Biomaterials and emerging anticancer therapeutics: engineering the microenvironment

Abstract

The microenvironment is increasingly recognized to have key roles in cancer, and biomaterials provide a means to engineer microenvironments both in vitro and in vivo to study and manipulate cancer. In vitro cancer models using 3D matrices recapitulate key elements of the tumour microenvironment and have revealed new aspects of cancer biology. Cancer vaccines based on some of the same biomaterials have, in parallel, allowed for the engineering of durable prophylactic and therapeutic anticancer activity in preclinical studies, and some of these vaccines have moved to clinical trials. The impact of biomaterials engineering on cancer treatment is expected to further increase in importance in the years to come.

Figure 1. Creating new microenvironments in vitro and in vivo using biomaterials

Biomaterials are being used to both create 3D in vitro cancer models that mimic the microenvironmental conditions found in tumors, and to create new microenvironments within the body to allow effective immune cell activation and anti-tumor function. Knowledge gained from studies with 3D in vitro models can inform design of therapeutic biomaterials, while clinical experience resulting from use of biomaterials in vivo can inform the design of new 3D models that more faithfully mimic in vivo biology.

Figure 2. Biomaterials to create 3D in vitro human tumor models

a) Engineered 3D in vitro tumor models recapitulate various microenvironmental cues of human tumors. b) 3D in vitro tumor models can be used to screen anticancer therapeutics as various microenvironmental conditions are modulated, to determine the impact of each condition on efficacy of the therapeutic approach.
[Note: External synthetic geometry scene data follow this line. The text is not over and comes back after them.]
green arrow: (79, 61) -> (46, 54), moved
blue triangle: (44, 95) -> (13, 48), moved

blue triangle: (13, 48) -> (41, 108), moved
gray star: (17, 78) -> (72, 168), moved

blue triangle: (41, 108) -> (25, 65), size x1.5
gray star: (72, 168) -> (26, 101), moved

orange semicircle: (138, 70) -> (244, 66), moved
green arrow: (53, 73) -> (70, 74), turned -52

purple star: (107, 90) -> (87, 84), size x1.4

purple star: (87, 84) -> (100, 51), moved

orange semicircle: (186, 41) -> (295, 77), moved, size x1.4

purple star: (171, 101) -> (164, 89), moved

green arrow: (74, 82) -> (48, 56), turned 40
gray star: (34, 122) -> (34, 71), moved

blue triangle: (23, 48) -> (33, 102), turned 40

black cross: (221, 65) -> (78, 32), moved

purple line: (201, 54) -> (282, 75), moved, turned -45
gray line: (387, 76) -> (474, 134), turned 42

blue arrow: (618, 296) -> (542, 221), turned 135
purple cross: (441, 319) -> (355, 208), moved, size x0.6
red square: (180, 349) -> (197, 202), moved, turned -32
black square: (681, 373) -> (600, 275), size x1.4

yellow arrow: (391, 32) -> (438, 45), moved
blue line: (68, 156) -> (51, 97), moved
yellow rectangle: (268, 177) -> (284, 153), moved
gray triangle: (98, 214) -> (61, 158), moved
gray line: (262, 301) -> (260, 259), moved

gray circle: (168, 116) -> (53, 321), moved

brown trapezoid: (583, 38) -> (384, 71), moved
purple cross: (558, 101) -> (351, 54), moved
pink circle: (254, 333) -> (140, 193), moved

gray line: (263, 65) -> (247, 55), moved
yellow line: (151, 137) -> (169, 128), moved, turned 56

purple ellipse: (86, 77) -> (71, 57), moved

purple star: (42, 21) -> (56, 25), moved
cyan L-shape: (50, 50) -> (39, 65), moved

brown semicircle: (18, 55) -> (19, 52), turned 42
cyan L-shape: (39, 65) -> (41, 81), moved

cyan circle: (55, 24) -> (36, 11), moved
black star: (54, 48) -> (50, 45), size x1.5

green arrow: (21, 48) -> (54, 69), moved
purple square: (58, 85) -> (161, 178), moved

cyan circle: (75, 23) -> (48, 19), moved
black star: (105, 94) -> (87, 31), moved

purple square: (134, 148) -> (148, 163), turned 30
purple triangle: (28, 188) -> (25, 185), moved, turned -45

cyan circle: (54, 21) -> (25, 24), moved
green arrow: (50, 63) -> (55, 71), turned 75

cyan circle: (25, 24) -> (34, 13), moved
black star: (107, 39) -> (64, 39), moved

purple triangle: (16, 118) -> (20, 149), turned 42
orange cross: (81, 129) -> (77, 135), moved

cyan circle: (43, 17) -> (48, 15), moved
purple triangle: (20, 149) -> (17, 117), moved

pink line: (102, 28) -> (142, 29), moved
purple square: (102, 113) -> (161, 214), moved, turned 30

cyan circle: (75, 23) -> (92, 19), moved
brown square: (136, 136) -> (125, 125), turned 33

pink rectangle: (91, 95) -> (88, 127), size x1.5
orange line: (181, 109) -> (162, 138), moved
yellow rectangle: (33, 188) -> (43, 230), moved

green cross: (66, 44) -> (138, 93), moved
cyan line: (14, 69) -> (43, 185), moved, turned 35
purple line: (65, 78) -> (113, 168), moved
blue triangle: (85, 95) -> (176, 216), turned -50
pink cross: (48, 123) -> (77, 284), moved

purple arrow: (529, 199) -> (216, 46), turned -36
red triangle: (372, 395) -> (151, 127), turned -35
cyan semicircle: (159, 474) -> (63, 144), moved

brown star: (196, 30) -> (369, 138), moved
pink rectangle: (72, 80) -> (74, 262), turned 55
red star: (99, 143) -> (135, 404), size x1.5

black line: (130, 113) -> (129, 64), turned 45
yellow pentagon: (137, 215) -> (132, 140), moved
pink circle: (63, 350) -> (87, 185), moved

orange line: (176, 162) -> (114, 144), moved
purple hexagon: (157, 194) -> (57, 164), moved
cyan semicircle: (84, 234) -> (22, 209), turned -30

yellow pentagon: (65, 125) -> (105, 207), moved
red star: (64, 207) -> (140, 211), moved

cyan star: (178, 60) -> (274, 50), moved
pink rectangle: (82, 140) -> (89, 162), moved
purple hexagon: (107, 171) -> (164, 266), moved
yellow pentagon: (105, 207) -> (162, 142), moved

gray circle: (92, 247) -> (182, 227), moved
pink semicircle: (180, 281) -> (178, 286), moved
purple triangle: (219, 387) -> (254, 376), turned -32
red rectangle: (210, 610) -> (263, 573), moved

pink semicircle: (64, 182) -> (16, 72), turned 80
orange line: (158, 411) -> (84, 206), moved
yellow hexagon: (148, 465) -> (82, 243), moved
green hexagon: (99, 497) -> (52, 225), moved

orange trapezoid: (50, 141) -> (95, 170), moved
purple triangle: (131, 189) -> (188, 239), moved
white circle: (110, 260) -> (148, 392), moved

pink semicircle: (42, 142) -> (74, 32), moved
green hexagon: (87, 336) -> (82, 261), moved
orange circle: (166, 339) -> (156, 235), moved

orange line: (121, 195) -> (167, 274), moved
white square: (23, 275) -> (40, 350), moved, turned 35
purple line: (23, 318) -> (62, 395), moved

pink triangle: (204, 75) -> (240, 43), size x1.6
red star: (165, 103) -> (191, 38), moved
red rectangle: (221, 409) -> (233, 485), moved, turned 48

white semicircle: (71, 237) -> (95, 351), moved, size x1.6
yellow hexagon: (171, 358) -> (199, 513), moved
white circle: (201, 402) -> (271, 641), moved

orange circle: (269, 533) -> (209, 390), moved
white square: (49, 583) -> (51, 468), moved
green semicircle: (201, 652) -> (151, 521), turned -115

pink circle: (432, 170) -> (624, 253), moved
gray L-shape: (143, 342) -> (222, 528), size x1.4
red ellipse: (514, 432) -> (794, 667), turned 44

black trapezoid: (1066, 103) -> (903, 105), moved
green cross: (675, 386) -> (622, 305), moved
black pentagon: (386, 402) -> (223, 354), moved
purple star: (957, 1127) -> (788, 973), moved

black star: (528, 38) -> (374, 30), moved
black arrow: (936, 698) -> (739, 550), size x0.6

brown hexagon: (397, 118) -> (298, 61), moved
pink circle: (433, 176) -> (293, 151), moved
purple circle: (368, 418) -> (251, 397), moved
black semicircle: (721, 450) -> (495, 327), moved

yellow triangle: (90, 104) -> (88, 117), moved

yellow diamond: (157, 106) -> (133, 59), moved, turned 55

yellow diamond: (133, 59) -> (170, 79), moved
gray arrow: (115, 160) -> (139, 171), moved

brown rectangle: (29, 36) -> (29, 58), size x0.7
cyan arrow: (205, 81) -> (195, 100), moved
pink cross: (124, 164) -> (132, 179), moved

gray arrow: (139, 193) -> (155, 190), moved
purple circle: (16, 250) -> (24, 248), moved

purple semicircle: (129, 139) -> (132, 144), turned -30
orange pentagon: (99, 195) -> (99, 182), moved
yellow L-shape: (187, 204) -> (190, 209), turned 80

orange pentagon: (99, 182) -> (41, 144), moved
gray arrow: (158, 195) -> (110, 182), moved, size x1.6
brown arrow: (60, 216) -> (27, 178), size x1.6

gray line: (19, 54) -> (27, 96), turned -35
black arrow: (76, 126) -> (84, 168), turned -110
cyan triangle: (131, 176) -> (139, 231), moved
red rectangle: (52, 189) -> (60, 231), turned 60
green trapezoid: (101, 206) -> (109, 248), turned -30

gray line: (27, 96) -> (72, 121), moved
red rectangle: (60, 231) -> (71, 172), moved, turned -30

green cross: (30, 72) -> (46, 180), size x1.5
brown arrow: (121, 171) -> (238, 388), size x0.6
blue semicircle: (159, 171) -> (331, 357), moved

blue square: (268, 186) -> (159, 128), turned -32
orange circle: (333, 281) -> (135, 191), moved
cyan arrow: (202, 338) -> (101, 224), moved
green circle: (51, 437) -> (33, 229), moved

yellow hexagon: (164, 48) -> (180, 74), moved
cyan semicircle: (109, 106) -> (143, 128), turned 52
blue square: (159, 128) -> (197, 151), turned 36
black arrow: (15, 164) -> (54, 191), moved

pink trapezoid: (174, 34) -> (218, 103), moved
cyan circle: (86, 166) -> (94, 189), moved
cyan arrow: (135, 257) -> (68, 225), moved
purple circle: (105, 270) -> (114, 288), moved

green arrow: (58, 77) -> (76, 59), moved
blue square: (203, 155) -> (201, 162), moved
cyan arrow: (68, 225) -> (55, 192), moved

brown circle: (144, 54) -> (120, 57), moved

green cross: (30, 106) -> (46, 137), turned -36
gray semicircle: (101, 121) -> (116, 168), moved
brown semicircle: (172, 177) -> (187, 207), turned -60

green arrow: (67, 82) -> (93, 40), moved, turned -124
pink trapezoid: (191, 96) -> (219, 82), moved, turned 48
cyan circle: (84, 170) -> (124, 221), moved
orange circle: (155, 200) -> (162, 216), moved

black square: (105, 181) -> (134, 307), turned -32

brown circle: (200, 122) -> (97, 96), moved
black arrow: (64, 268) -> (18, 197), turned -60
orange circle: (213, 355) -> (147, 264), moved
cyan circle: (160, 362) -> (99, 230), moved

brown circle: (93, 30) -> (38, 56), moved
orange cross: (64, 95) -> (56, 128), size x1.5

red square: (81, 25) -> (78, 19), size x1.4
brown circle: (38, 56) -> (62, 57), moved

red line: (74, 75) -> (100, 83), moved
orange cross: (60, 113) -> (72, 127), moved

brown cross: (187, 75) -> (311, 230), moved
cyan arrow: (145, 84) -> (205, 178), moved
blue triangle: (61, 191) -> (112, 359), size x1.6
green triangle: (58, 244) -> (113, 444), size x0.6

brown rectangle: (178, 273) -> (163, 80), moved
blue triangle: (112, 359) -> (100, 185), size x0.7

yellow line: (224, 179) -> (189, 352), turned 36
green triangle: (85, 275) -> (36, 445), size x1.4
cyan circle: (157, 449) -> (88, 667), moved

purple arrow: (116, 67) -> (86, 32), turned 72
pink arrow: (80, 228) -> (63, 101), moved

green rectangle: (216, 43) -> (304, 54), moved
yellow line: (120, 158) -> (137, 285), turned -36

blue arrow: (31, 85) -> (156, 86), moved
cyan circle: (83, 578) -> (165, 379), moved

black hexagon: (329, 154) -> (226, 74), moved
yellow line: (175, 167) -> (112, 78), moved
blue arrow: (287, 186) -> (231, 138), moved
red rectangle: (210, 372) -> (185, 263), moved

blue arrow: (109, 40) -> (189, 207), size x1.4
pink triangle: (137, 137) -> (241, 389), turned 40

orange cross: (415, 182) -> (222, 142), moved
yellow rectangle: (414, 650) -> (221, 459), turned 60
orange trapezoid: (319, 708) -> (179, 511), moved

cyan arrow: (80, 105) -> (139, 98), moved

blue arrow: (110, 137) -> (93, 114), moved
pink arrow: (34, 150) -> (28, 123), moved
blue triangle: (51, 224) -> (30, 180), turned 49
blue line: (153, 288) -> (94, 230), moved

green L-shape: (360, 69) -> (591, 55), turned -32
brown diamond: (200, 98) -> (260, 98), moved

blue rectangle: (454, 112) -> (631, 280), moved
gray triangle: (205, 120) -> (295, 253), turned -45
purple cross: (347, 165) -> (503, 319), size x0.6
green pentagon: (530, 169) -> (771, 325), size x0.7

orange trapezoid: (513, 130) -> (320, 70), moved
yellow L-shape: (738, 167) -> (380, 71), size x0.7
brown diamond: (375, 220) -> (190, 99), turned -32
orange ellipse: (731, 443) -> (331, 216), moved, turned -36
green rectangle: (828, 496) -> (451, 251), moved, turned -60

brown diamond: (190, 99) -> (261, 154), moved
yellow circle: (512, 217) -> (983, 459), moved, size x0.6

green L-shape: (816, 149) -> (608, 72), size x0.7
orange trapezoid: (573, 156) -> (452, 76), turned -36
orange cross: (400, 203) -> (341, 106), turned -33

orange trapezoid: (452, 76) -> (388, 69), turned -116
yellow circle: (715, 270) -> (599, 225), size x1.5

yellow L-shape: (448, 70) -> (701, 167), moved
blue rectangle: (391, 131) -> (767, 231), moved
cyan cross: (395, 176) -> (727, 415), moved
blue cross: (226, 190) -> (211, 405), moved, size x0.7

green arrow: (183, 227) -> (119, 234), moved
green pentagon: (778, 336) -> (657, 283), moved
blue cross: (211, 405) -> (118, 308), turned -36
Figure 3. Biomaterials-based cancer immunotherapies

a) Biomaterial-based cancer vaccines. In one approach (left panel), a scaffold releases recruiting factors (e.g. GM-CSF) from the vaccine into surrounding tissue to direct host DCs to migrate into the device, where the DCs are exposed to tumor antigens and “danger signals” (e.g. CpG) that activate the DCs, and enable their homing to lymph nodes to elicit a cytotoxic T lymphocyte (CTL) anti-tumor response. Alternatively (right panel), nanoparticles are used to target DCs in lymph nodes, and deliver antigens and “danger signals” to again generate a CTL response. b) Biomaterial-based T cell manipulation. Either scaffolds (left panel), or nano- or micro-particles (right panel) are used to provide a stimulatory microenvironment to T cells for ACT in order to expand T cells and maintain their activity against tumors.